– Это слишком долгий разговор, и ответа у меня нет. Это вы, политики, лоббисты, революционеры, образованные люди, должны искать ответ на этот вопрос. Я о другом. Сейчас вы проповедуете истину о том, что революция, дескать, рушится как карточный домик, что ничего хорошего в ней нет. А я это понял уже тогда, в феврале. Понял, глядя в глаза обезумевшей толпе людей, которым Вы и такие, как Вы заронили в голову зерно сомнения. Вы последние полвека только и делали, что внушали крестьянину с сохой, что он может и должен управлять государством. А зачем? Для чего нужно это равноправие? Ни крестьянин, управляющий государством, ни вставший вместо него к плугу помещик или дворянин, не обеспечат на этом новом для себя месте той производительности, которую обеспечил бы, занимая место свое. Но это уже экономическое последствие. А социальное – и самое страшное – состоит в том, что в этот обман очень скоро начинает верить сам крестьянин. Величайшая химера равенства и равноправия захватывает умы десятков миллионов людей и делает их своими рабами почище, чем помещики, закрепощавшие и закабалявшие крестьян.
– Это, по-Вашему, химера?
– Она самая.
– А какова же истина?
– А истина такова, что никакого равноправия и равенства ни в одном обществе не существует в принципе. Их нет как категорий. Их не было во времена Христа, в Киевской Руси, в пореформенную эпоху, да ни в одной стране мира в конце концов их не было! Они выдуманы для того, чтобы руками одних захватывали власть другие! И тогда равенство снова распадается по принципу «все равны, но некоторые равнее». И снова появляются правящие классы, и уже другие революционеры подбивают народ на другую революцию.

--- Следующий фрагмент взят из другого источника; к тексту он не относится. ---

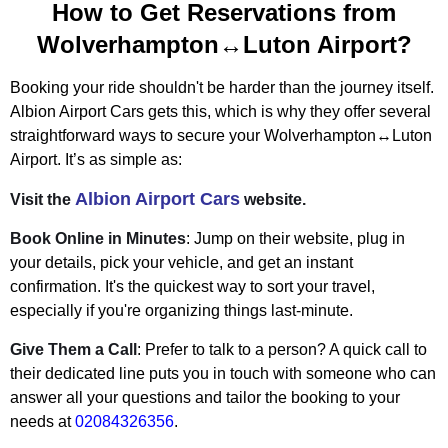
How to Get Reservations from
Wolverhampton↔Luton Airport?
Booking your ride shouldn't be harder than the journey itself.
Albion Airport Cars gets this, which is why they offer several
straightforward ways to secure your Wolverhampton↔Luton
Airport. It’s as simple as:
Albion Airport Cars
Visit the
website.
Book Online in Minutes
: Jump on their website, plug in
your details, pick your vehicle, and get an instant
confirmation. It's the quickest way to sort your travel,
especially if you're organizing things last-minute.
Give Them a Call
: Prefer to talk to a person? A quick call to
their dedicated line puts you in touch with someone who can
answer all your questions and tailor the booking to your
needs at
02084326356
.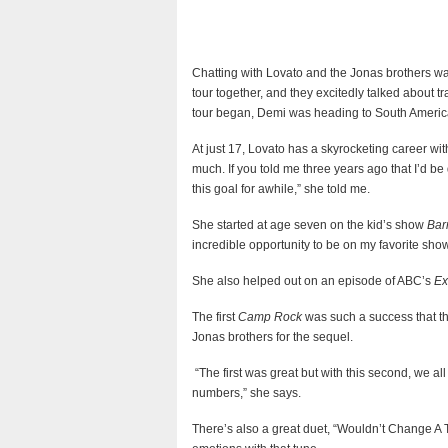
Chatting with Lovato and the Jonas brothers was
tour together, and they excitedly talked about tr
tour began, Demi was heading to South Americ
At just 17, Lovato has a skyrocketing career with
much. If you told me three years ago that I’d be
this goal for awhile,” she told me.
She started at age seven on the kid’s show
Bar
incredible opportunity to be on my favorite show
She also helped out on an episode of ABC’s
Ex
The first
Camp Rock
was such a success that th
Jonas brothers for the sequel.
“The first was great but with this second, we a
numbers,” she says.
There’s also a great duet, “Wouldn’t Change A 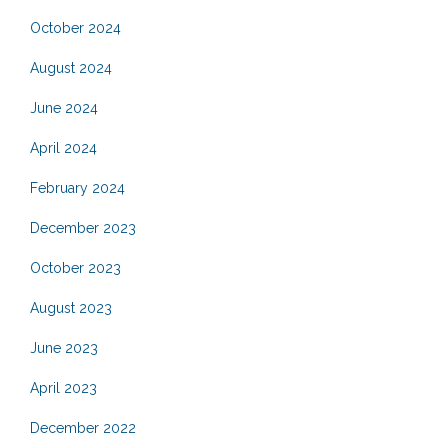
October 2024
August 2024
June 2024
April 2024
February 2024
December 2023
October 2023
August 2023
June 2023
April 2023
December 2022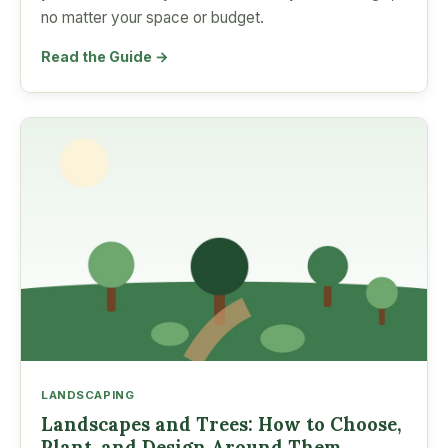
no matter your space or budget.
Read the Guide →
LANDSCAPING
Landscapes and Trees: How to Choose,
Plant, and Design Around Them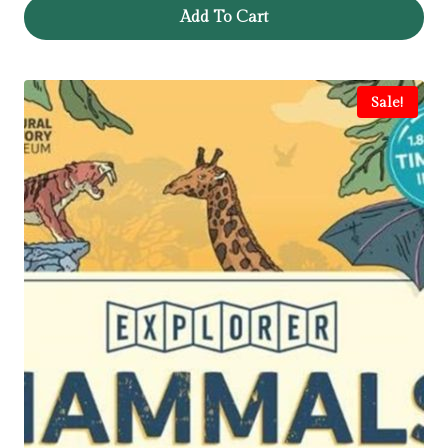
Add To Cart
Sale!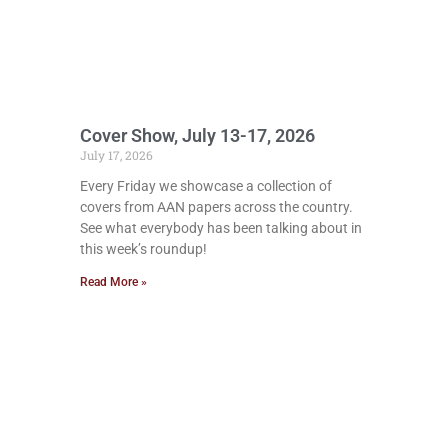
Cover Show, July 13-17, 2026
July 17, 2026
Every Friday we showcase a collection of
covers from AAN papers across the country.
See what everybody has been talking about in
this week’s roundup!
Read More »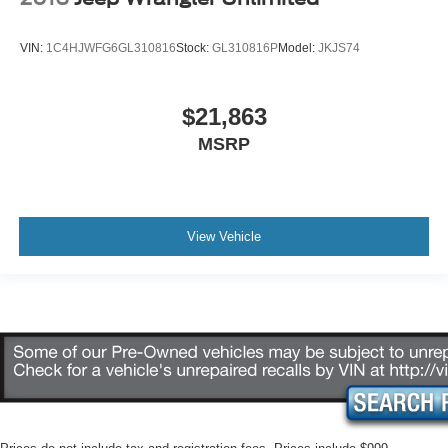
VIN:
1C4HJWFG6GL310816
Stock:
GL310816P
Model:
JKJS74
$21,863
MSRP
View Vehicle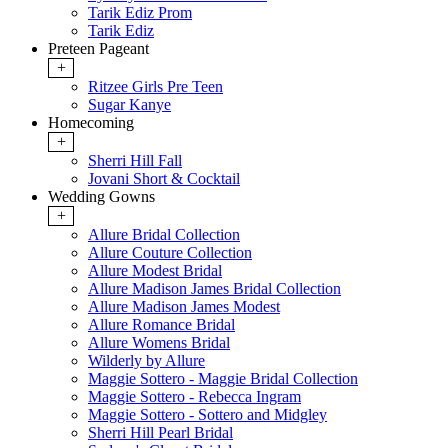
Tarik Ediz Prom
Tarik Ediz
Preteen Pageant
+
Ritzee Girls Pre Teen
Sugar Kanye
Homecoming
+
Sherri Hill Fall
Jovani Short & Cocktail
Wedding Gowns
+
Allure Bridal Collection
Allure Couture Collection
Allure Modest Bridal
Allure Madison James Bridal Collection
Allure Madison James Modest
Allure Romance Bridal
Allure Womens Bridal
Wilderly by Allure
Maggie Sottero - Maggie Bridal Collection
Maggie Sottero - Rebecca Ingram
Maggie Sottero - Sottero and Midgley
Sherri Hill Pearl Bridal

– Это преемственность поколений, историческая закономерность.
– Ерунда! – вскипел Корнилов. – Нормальные общества растут и развиваются эволюционным путем. И у нас так было триста лет. Триста лет обходились малой кровью. По Тургеневу – один человек умирал во имя великого народа, ну двое, ну десять. Но великий народ оставался цел и невредим. Сейчас все поставлено с ног на голову… Да, о чем это я. Опасность этого явления состоит в том, что народ, поверивший в идеи равенства, равноправия и справедливости очень скоро вообще перестает быть контролируемым. Когда революция становится его исторической традицией, закономерностью, как Вы изволили выразиться, он из обычного – простите – стада превращается в стадо бешеное. Уже не существует ни одной силы, способной его унять. И тогда приходится – еще раз простите – его просто вырезать, потому что он утрачивает черты человеческого социума, превращаясь непонятно во что. Первый опыт 1825, 1905 годов мы подавили. Сейчас – будь проклята эта война – упустили момент. Следствие – разбушевавшаяся толпа вспомнила свою традицию, будь она неладна. И уж коль скоро подавить не вышло, нужно было унять методом частичных уступок. Ложь. Ложь во спасение – с тем, чтобы снять ажиотаж, разрядить обстановку, но все равно планомерно двигаться к цели.
– Какова же цель?
– Восстановление государственности.
– За счет расширения участка боевых действий?
– Отнюдь. Пока только за счет подготовки июньского наступления, если Вы обо мне говорите. А там – как Бог даст. И еще. Сокращение числа солдатских комитетов, ограничение их власти. Будут возмущаться – будем сечь и вешать. Но проблема даже не в них. На отдельных, нежизнеспособных участках, пусть себе на здоровье играются. Проблема в украинцах.
– Что Вы имеете в виду?
– Не слишком ли много Вы им тут власти дали?
– Я им никакой власти не давал. Они пытались договориться об автономии с Петроградом, но все их попытки ни к чему не привели. Съезд же происходил без моего прямого участия. Так что, господин генерал, власть они взяли. Ни я, ни Брусилов не давали им ее. А взяли они эту власть, если хотите знать, опять-таки за счет непродуманной правительственной политики. Пообещали много – не дали ничего. Как Вы изволили заметить, ложь во спасение? Вот теперь сидите тут и ждите, когда она Вас спасет. Вас и тех, кто Вас сюда прислал, – Бубецкой ощутимо начинал терять терпение.
– Э, голубчик, нет уж, – рассмеялся Корнилов. – Я Вам не Алексей Алексеич. Нам теперь полномочия хорошие даны, можно и повесить особо рьяных, если будет такая необходимость. И поверьте, я с ними церемониться не стану.
– Повесить? Украинцев? Помилуйте, вы политически слепы. Они здесь у себя дома, и выразить неповиновение им раз плюнуть. А если еще и перейти на сторону врага – то уж тогда точно царские методы Вам не помогут.